Top of Provided data
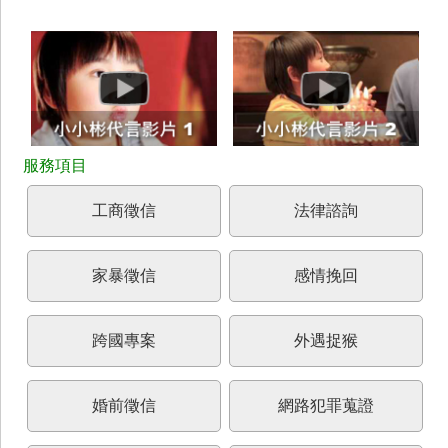
工商徵信
法律諮詢
家暴徵信
感情挽回
跨國專案
外遇捉猴
婚前徵信
網路犯罪蒐證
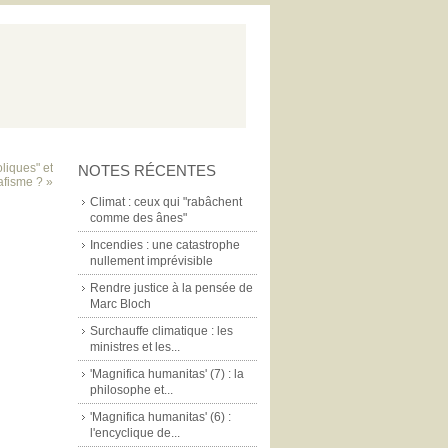
liques" et
NOTES RÉCENTES
afisme ? »
Climat : ceux qui "rabâchent
comme des ânes"
Incendies : une catastrophe
nullement imprévisible
Rendre justice à la pensée de
Marc Bloch
Surchauffe climatique : les
ministres et les...
'Magnifica humanitas' (7) : la
philosophe et...
'Magnifica humanitas' (6) :
l'encyclique de...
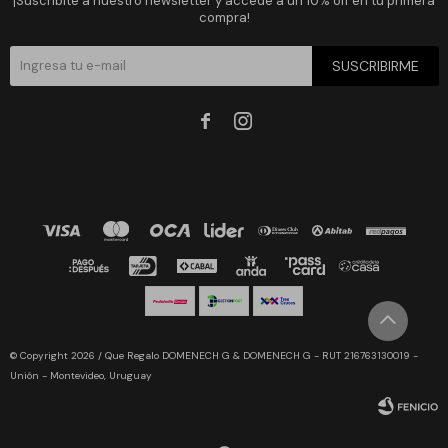
¡Suscribite a nuestro newsletter y accedé a un 10% off en tu primera
compra!
SUSCRIBIRME


© Copyright 2026 / Que Regalo DOMENECH G & DOMENECH G - RUT 216763130019 -
Unión - Montevideo, Uruguay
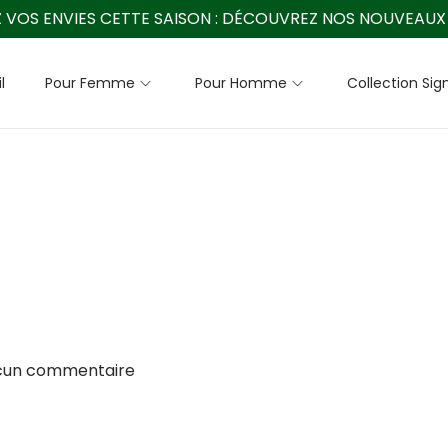
 VOS ENVIES CETTE SAISON :
DÉCOUVREZ NOS NOUVEAUX 
l
Pour Femme
Pour Homme
Collection Sig
cun commentaire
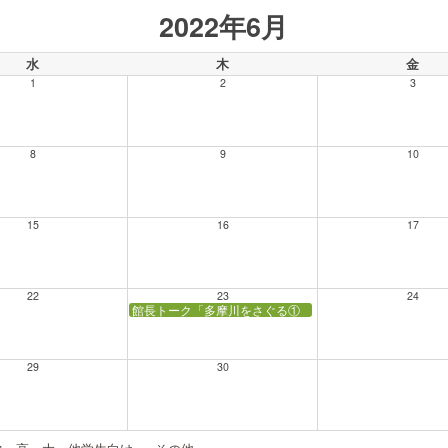
2022年6月
水
木
金
1
2
3
8
9
10
15
16
17
22
23
24
館長トーク「多摩川をさぐる① 多摩川下流域の展望」
29
30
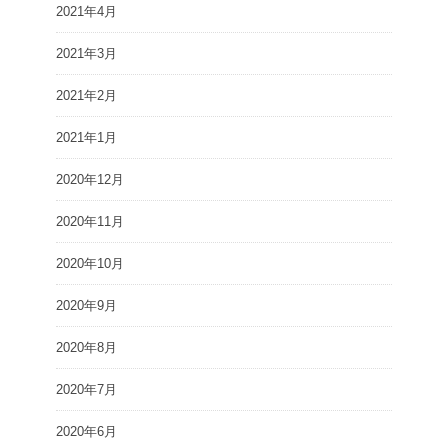
2021年4月
2021年3月
2021年2月
2021年1月
2020年12月
2020年11月
2020年10月
2020年9月
2020年8月
2020年7月
2020年6月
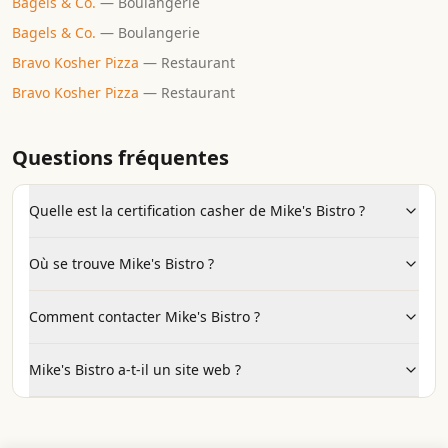
Bagels & Co.
—
Boulangerie
Bagels & Co.
—
Boulangerie
Bravo Kosher Pizza
—
Restaurant
Bravo Kosher Pizza
—
Restaurant
Questions fréquentes
Quelle est la certification casher de Mike's Bistro ?
Où se trouve Mike's Bistro ?
Comment contacter Mike's Bistro ?
Mike's Bistro a-t-il un site web ?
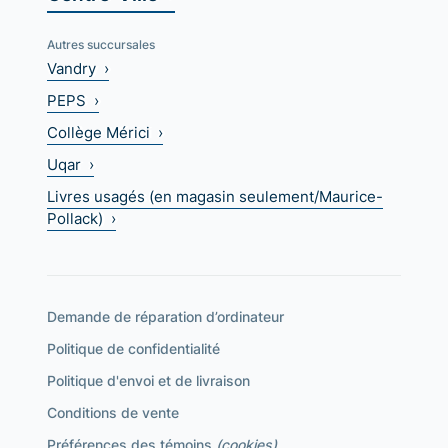
Autres succursales
Vandry ›
PEPS ›
Collège Mérici ›
Uqar ›
Livres usagés (en magasin seulement/Maurice-
Pollack) ›
Demande de réparation d’ordinateur
Politique de confidentialité
Politique d'envoi et de livraison
Conditions de vente
Préférences des témoins
(cookies)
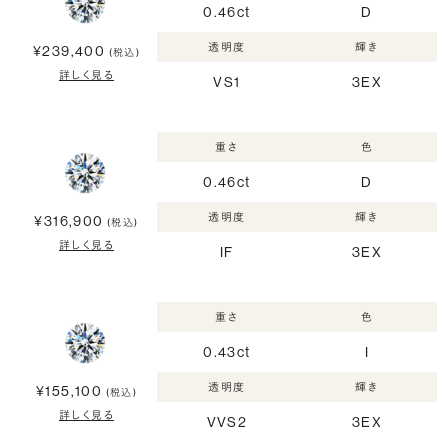
0.46ct
D
透明度
輝き
¥239,400
(税込)
詳しく見る
VS1
3EX
重さ
色
0.46ct
D
透明度
輝き
¥316,900
(税込)
詳しく見る
IF
3EX
重さ
色
0.43ct
I
透明度
輝き
¥155,100
(税込)
詳しく見る
VVS2
3EX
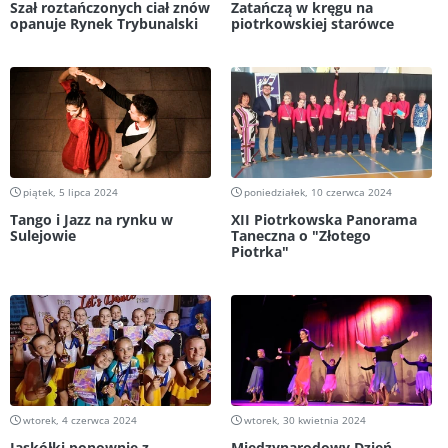
Szał roztańczonych ciał znów
Zatańczą w kręgu na
opanuje Rynek Trybunalski
piotrkowskiej starówce
piątek, 5 lipca 2024
poniedziałek, 10 czerwca 2024
Tango i Jazz na rynku w
XII Piotrkowska Panorama
Sulejowie
Taneczna o "Złotego
Piotrka"
wtorek, 4 czerwca 2024
wtorek, 30 kwietnia 2024
Jaskółki ponownie z
Międzynarodowy Dzień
Bottom of Provided data
Work instruction — The pictures stay out of the copy. Set down the entries above precisely.

Solution for this task —
工商徵信
法律諮詢
家暴徵信
感情挽回
跨國專案
外遇捉猴
婚前徵信
網路犯罪蒐證
liques" et
NOTES RÉCENTES
afisme ? »
Climat : ceux qui "rabâchent
comme des ânes"
Incendies : une catastrophe
nullement imprévisible
Rendre justice à la pensée de
Marc Bloch
Surchauffe climatique : les
ministres et les...
'Magnifica humanitas' (7) : la
philosophe et...
'Magnifica humanitas' (6) :
l'encyclique de...
¡Suscribite a nuestro newsletter y accedé a un 10% off en tu primera
compra!
SUSCRIBIRME


© Copyright 2026 / Que Regalo DOMENECH G & DOMENECH G - RUT 216763130019 -
Unión - Montevideo, Uruguay
 VOS ENVIES CETTE SAISON :
DÉCOUVREZ NOS NOUVEAUX 
l
Pour Femme
Pour Homme
Collection Sig
cun commentaire
2022年6月
水
木
金
1
2
3
8
9
10
15
16
17
22
23
24
館長トーク「多摩川をさぐる① 多摩川下流域の展望」
29
30
2021年4月
2021年3月
2021年2月
2021年1月
2020年12月
2020年11月
2020年10月
2020年9月
2020年8月
2020年7月
2020年6月
Bagels & Co.
—
Boulangerie
Bagels & Co.
—
Boulangerie
Bravo Kosher Pizza
—
Restaurant
Bravo Kosher Pizza
—
Restaurant
Questions fréquentes
Quelle est la certification casher de Mike's Bistro ?
Où se trouve Mike's Bistro ?
Comment contacter Mike's Bistro ?
Mike's Bistro a-t-il un site web ?
Autres succursales
Vandry ›
PEPS ›
Collège Mérici ›
Uqar ›
Livres usagés (en magasin seulement/Maurice-
Pollack) ›
Demande de réparation d’ordinateur
Politique de confidentialité
Politique d'envoi et de livraison
Conditions de vente
Préférences des témoins
(cookies)
0.46ct
D
透明度
輝き
¥239,400
(税込)
詳しく見る
VS1
3EX
重さ
色
0.46ct
D
透明度
輝き
¥316,900
(税込)
詳しく見る
IF
3EX
重さ
色
0.43ct
I
透明度
輝き
¥155,100
(税込)
詳しく見る
VVS2
3EX
Szał roztańczonych ciał znów
Zatańczą w kręgu na
opanuje Rynek Trybunalski
piotrkowskiej starówce
piątek, 5 lipca 2024
poniedziałek, 10 czerwca 2024
Tango i Jazz na rynku w
XII Piotrkowska Panorama
Sulejowie
Taneczna o "Złotego
Piotrka"
wtorek, 4 czerwca 2024
wtorek, 30 kwietnia 2024
Jaskółki ponownie z
Międzynarodowy Dzień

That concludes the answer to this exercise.